Josh McCown passed for 348 yards and four touchdowns against the Cowboys.
McCown knows role: McCown's humility throughout his brief tenure as the starting quarterback should be applauded. Coming off the strong performance against the Cowboys, and a largely successful stint over the past month as the starter, McCown fielded multiple questions concerning whether he deserved the staff's consideration as the possible full-time starter. McCown hasn't wavered on his answers regarding the situation throughout his entire run under center.
"I'm the backup, and Jay's our starter. So if Jay's healthy, Jay should be the starting quarterback. That's really it," McCown said Monday night. "I don't go out here going, 'If I do this, now I'm gonna be the starter.' That's not my mindset. I've told you guys: My mindset is to serve our team as the backup quarterback as best I can, play efficient football, play winning football, and keep us in contention so whenever he takes back over, we're in position to continue to make the playoff run."
Run D still struggling:DeMarco Murray ripped off 99 yards in the first half against the Bears, averaging 7.6 yards per attempt, and that average only increased to 8.1 yards for the game. Murray ran the ball only five times in the second half, but finished with 146 yards. Trestman even acknowledged after the game the Bears "certainly didn't stop the run as much as we would have liked to."

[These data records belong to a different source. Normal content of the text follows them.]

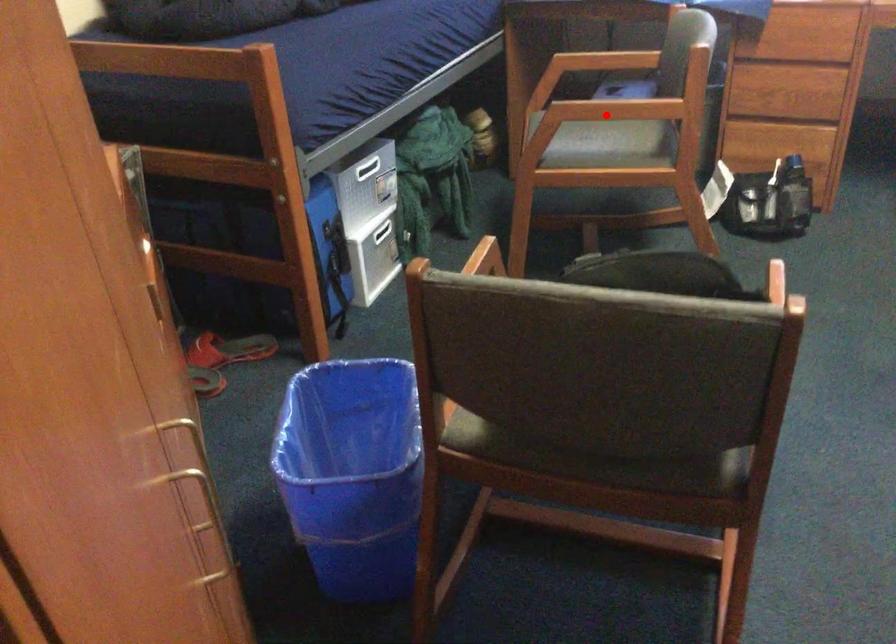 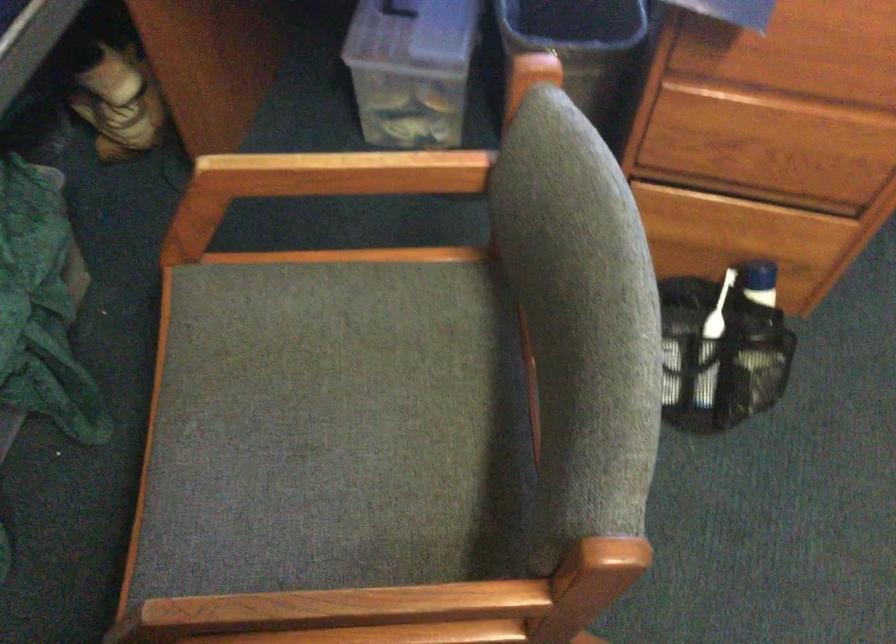 The point at the highlighted location is marked in the first image. Where is the corresponding point in the second image?

(338, 611) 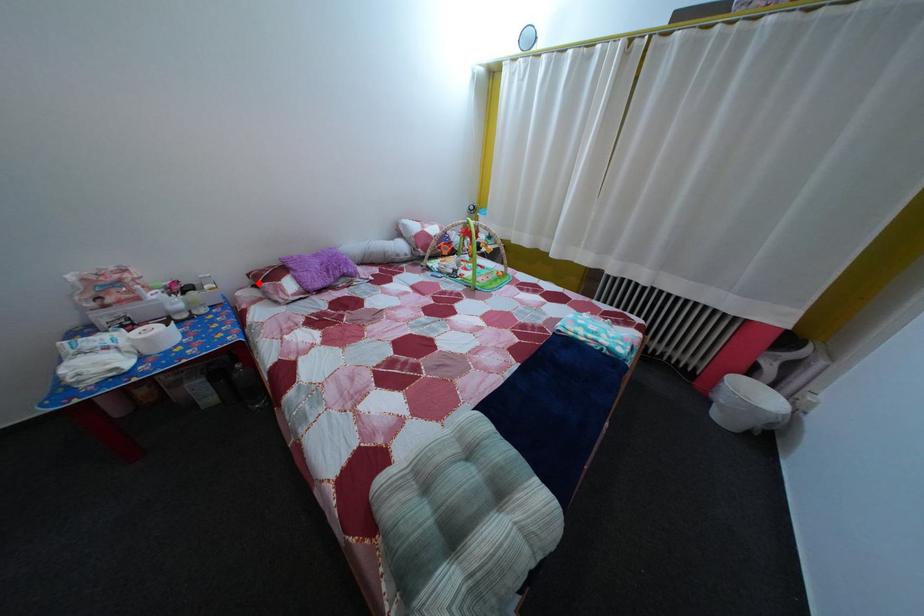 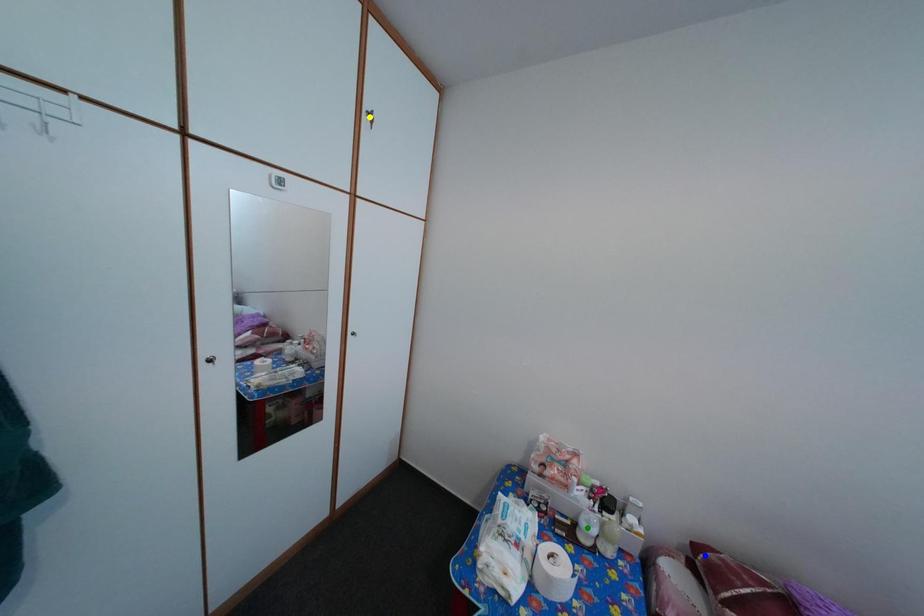 Question: I am providing you with two images of the same scene from different viewpoints. A red point is marked on the first image. You are given multiple points on the second image. Which point in image 2 represents the same 3d spot as the red point in image 1?

Choices:
 (A) yellow point
 (B) green point
 (C) blue point

Answer: (C) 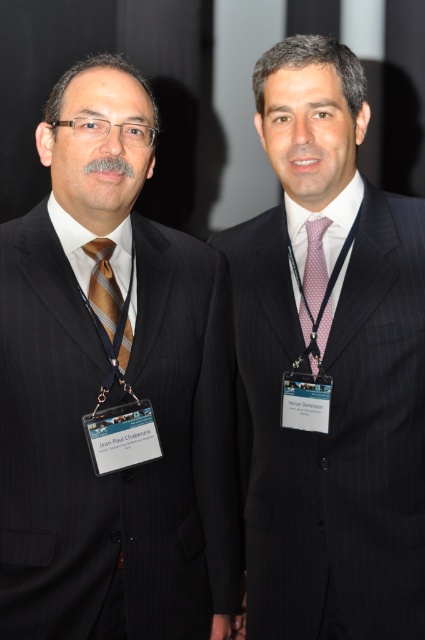 What do you see at coordinates (113, 388) in the screenshot? The height and width of the screenshot is (640, 425). I see `pinstriped suit at left` at bounding box center [113, 388].

Is point (27, 520) positioned before point (300, 321)?

Yes, point (27, 520) is closer to viewer.

Between point (153, 108) and point (317, 225), which one is positioned in front?

Positioned in front is point (153, 108).

Identify the location of pinstriped suit at left. This screenshot has width=425, height=640. (113, 388).

Is pinstriped suit at left below brown striped tie at center?

Correct, pinstriped suit at left is located below brown striped tie at center.

Is pinstriped suit at left taller than brown striped tie at center?

Indeed, pinstriped suit at left has a greater height compared to brown striped tie at center.

At what (x,y) coordinates should I click in order to perform the action: click on pinstriped suit at left. Please return your answer as a coordinate pair (x, y). Image resolution: width=425 pixels, height=640 pixels. Looking at the image, I should click on (113, 388).

Can you confirm if pinstriped suit at center is positioned to the left of pink dotted fabric tie at center?

Correct, you'll find pinstriped suit at center to the left of pink dotted fabric tie at center.

Where is `pinstriped suit at center`? pinstriped suit at center is located at coordinates (331, 369). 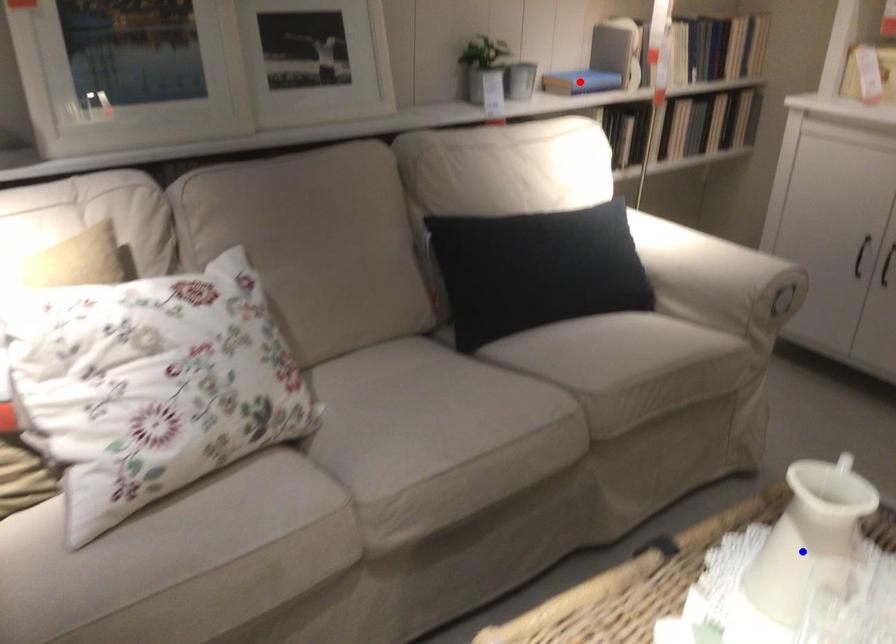 Question: Which of the two points in the image is closer to the camera?

Choices:
 (A) Blue point is closer.
 (B) Red point is closer.

Answer: (A) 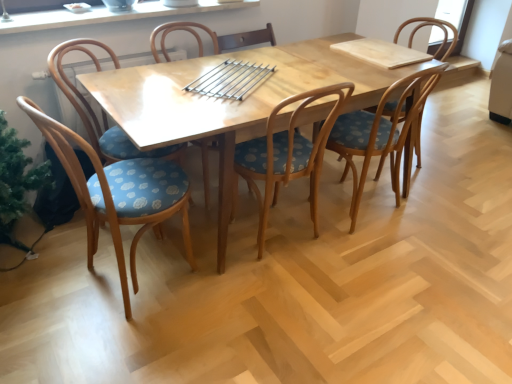 The image size is (512, 384). I want to click on vacant space that's between wooden chair with blue polka dot seat cushion at center, the 2th chair when ordered from right to left, and wooden chair with blue polka dot seat at center, which ranks as the 3th chair in right-to-left order, so click(x=335, y=232). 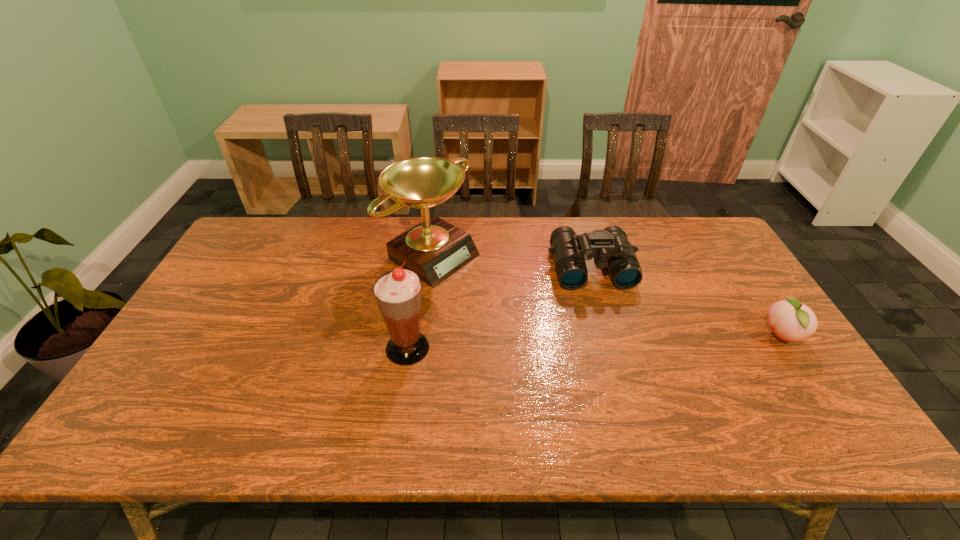 Locate an element on the screen. free space located through the lenses of the binoculars is located at coordinates (634, 407).

Locate an element on the screen. The width and height of the screenshot is (960, 540). vacant space situated on the front-facing side of the award is located at coordinates (502, 297).

Find the location of a particular element. This screenshot has height=540, width=960. vacant space located 0.060m on the front-facing side of the award is located at coordinates [482, 285].

You are a GUI agent. You are given a task and a screenshot of the screen. Output one action in this format:
    pyautogui.click(x=<x>, y=<y>)
    Task: Click on the vacant area situated on the front-facing side of the award
    Image resolution: width=960 pixels, height=540 pixels.
    Given the screenshot: What is the action you would take?
    pyautogui.click(x=539, y=319)

Find the location of `binoculars positioned at the far edge`. binoculars positioned at the far edge is located at coordinates (610, 248).

Where is `award at the far edge`? This screenshot has height=540, width=960. award at the far edge is located at coordinates (434, 249).

This screenshot has height=540, width=960. In order to click on object that is at the right edge in this screenshot , I will do point(792,321).

Identify the location of free region at the far edge. This screenshot has width=960, height=540. (531, 220).

Locate an element on the screen. free space at the near edge is located at coordinates (420, 388).

In the image, there is a desktop. Where is `free space at the left edge`? free space at the left edge is located at coordinates (231, 289). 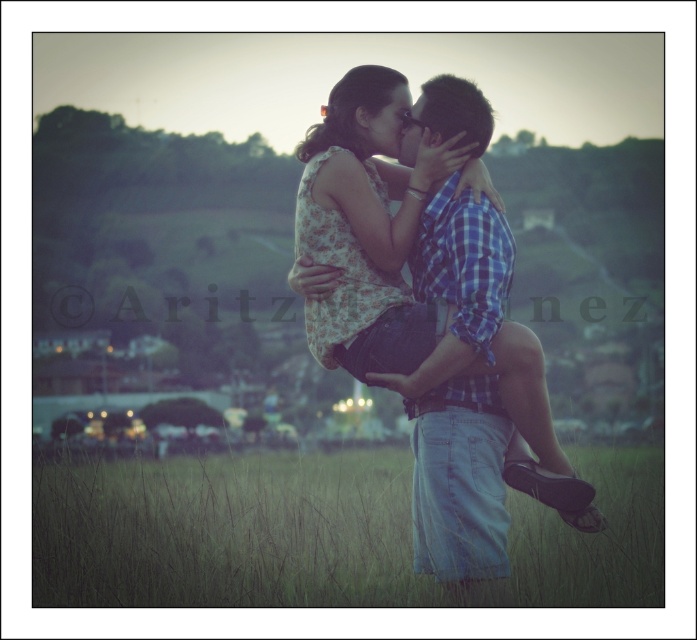 Question: Is green grass at lower center to the right of floral fabric dress at center from the viewer's perspective?

Choices:
 (A) yes
 (B) no

Answer: (B)

Question: Which object is closer to the camera taking this photo?

Choices:
 (A) floral fabric dress at center
 (B) blue plaid shirt at center
 (C) green grass at lower center

Answer: (C)

Question: Which object is positioned closest to the floral fabric dress at center?

Choices:
 (A) blue plaid shirt at center
 (B) green grass at lower center

Answer: (A)

Question: Does green grass at lower center appear over blue plaid shirt at center?

Choices:
 (A) no
 (B) yes

Answer: (A)

Question: Does green grass at lower center have a greater width compared to floral fabric dress at center?

Choices:
 (A) no
 (B) yes

Answer: (B)

Question: Which point is closer to the camera?

Choices:
 (A) (100, 557)
 (B) (450, 164)

Answer: (B)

The Bears have allowed 100-yard rushers, including a 211-yard performance by Adrian Peterson, in six consecutive games.
Pass rush just OK: After ramping up the pass rush against Minnesota on Dec. 1 with five sacks, the Bears sacked Cowboys quarterback Tony Romo just twice Monday night. James Anderson and Jeremiah Ratliff each sacked Romo, and the Bears did try to manufacture some pressure via the blitz. Of Dallas' 28 snaps in the first half on offense, 14 of those plays were runs. So it was difficult for Chicago to be effective with the pass rush because the Cowboys were so successful running the ball. Dallas averaged 7 yards per attempt in the first half. The Cowboys were able to throw the ball only seven times in the second half because the Bears dominated time of possession.